* [What the exercise asks] At the line containing "and self-expression through group", begin retyping, and stop after the last line of the data; add nothing.

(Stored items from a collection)
::::::::::

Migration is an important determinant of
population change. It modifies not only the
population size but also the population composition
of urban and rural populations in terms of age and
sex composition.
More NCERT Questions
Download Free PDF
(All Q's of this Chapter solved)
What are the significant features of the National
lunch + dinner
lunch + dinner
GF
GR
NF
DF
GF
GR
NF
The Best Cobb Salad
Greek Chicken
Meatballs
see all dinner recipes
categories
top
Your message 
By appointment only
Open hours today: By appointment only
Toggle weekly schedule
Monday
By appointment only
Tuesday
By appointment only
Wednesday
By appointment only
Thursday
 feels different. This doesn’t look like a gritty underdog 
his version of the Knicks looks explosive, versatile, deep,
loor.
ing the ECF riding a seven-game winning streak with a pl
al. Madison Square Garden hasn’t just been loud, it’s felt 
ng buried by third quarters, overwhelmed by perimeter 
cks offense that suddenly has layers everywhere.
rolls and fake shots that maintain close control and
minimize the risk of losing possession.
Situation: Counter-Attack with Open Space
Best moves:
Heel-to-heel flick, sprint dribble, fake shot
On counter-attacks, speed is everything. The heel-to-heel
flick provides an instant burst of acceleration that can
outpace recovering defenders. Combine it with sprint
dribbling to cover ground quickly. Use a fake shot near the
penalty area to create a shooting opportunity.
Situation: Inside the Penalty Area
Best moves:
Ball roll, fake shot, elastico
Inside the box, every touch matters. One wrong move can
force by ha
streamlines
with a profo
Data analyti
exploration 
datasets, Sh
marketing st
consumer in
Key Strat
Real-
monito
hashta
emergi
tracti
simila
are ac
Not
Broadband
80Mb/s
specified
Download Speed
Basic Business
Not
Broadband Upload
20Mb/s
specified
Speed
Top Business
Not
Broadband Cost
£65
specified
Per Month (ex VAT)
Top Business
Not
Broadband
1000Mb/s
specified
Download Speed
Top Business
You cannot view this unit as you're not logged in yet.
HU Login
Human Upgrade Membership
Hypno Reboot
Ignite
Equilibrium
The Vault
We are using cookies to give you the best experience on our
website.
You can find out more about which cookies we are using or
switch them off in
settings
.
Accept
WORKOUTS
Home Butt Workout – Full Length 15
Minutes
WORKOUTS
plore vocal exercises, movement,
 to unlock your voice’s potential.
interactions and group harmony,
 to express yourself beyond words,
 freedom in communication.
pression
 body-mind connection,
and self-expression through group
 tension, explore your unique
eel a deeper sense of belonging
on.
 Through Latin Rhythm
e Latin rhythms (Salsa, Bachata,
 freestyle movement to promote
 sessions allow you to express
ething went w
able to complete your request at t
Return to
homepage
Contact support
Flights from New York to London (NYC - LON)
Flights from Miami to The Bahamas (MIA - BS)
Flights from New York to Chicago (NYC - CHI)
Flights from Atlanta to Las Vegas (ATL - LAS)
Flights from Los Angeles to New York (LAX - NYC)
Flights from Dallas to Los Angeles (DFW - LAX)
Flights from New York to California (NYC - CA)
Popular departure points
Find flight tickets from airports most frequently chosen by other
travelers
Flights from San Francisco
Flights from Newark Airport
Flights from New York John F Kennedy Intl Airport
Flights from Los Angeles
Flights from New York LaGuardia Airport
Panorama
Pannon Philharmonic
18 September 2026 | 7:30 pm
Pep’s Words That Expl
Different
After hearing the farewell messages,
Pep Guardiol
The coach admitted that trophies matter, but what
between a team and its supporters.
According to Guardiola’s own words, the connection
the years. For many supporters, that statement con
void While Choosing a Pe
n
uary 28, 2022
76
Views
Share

::::::::::

* [Task response]
and self-expression through group
 tension, explore your unique
eel a deeper sense of belonging
on.
 Through Latin Rhythm
e Latin rhythms (Salsa, Bachata,
 freestyle movement to promote
 sessions allow you to express
ething went w
able to complete your request at t
Return to
homepage
Contact support
Flights from New York to London (NYC - LON)
Flights from Miami to The Bahamas (MIA - BS)
Flights from New York to Chicago (NYC - CHI)
Flights from Atlanta to Las Vegas (ATL - LAS)
Flights from Los Angeles to New York (LAX - NYC)
Flights from Dallas to Los Angeles (DFW - LAX)
Flights from New York to California (NYC - CA)
Popular departure points
Find flight tickets from airports most frequently chosen by other
travelers
Flights from San Francisco
Flights from Newark Airport
Flights from New York John F Kennedy Intl Airport
Flights from Los Angeles
Flights from New York LaGuardia Airport
Panorama
Pannon Philharmonic
18 September 2026 | 7:30 pm
Pep’s Words That Expl
Different
After hearing the farewell messages,
Pep Guardiol
The coach admitted that trophies matter, but what
between a team and its supporters.
According to Guardiola’s own words, the connection
the years. For many supporters, that statement con
void While Choosing a Pe
n
uary 28, 2022
76
Views
Share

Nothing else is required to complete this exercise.